I feel a little bit bad writing that, but it is true that since Eva started school, and since having Roma really, we make such an effort to spend time with her, to make sure she feels as much part of the family as Roma whom is here all the time, to ensure she isn’t missing anything exciting and also because I miss her a ridiculous amount. I strive to treasure and recreate that one on one time we had four whole years of before Roma came. And also because Eva just needs it, and the littlest? She’s just happy to be with whoever she is with. I feel bad about the fact that because I spend so much time with her, that at the weekends I don’t feel the need to quite as much.
Lately though I have been waking up every day, looking at my just turned 2 year old and wondering when she grew up. That maybe as I have never spent that much time apart from her somehow I haven’t noticed it happening. On Tuesday I left her for the very first time at Nursery, just for an hour for a settling in session after she has badgered me for months to go and for the very first time with anyone that wasn’t someone I knew inside and out.
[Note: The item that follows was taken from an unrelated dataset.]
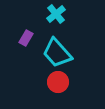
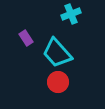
cyan cross: moved 15 px right; rotated 18 degrees clockwise
purple rectangle: rotated 63 degrees counterclockwise
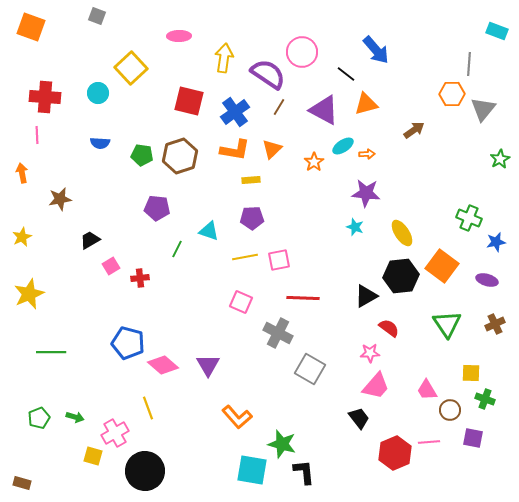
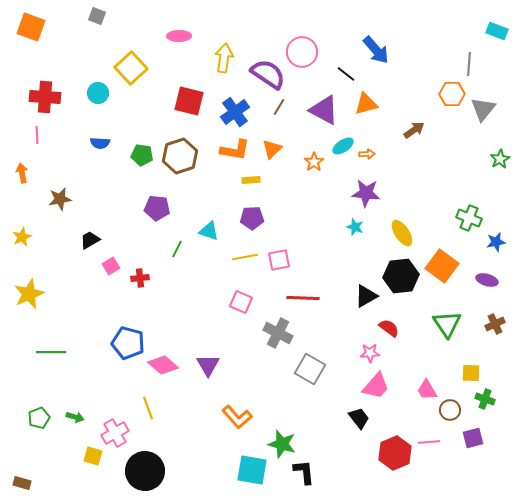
purple square at (473, 438): rotated 25 degrees counterclockwise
She absolutely loved it, she didn’t ask for me once and when I picked her up (after crying my eyes out in the car, and the coffee shop, and aching to hold my ‘baby’) she seemed to have instantly become a little girl. One that I am so proud of and that I really really want to soak up. To really notice and really appreciate the little person she is and the needs she has too, not just as the person who is happy to be around either of us, one of us, Eva, alone, the one who doesn’t really mind. I never want her to feel undervalued, second best or not treasured as the best little person that she is.
So on this sunny Saturday with Eva out at a party and a few precious hours together we made the effort to go out and treasure this quality time together. We simply went to the park which is something that she loves and we even had the place to ourselves. It was a really lovely day, I sat there just watching her marveling at how far we had come, since that first summer we sat as a four with the picnic blanket in almost that very spot and it felt like only yesterday. But now she is fully talking confident little girl that actually isn’t even that little anymore and I, we, are so utterly proud of her we could just eat her up with every fiber of our being, our baby, our littlest, the last time we will go through all of these firsts and the very best little one indeed.
She is such a stark contrast to her sister, she runs off and plays on her own, happy in her own company and really I’m sure she doesn’t mind that we are both there at all. But it was lovely that had she looked around, when she did glance over her shoulder, we were there, the two of us, completely there for her as we will always be and I am making a promise to her and myself that we will spend more quality time together in the the future.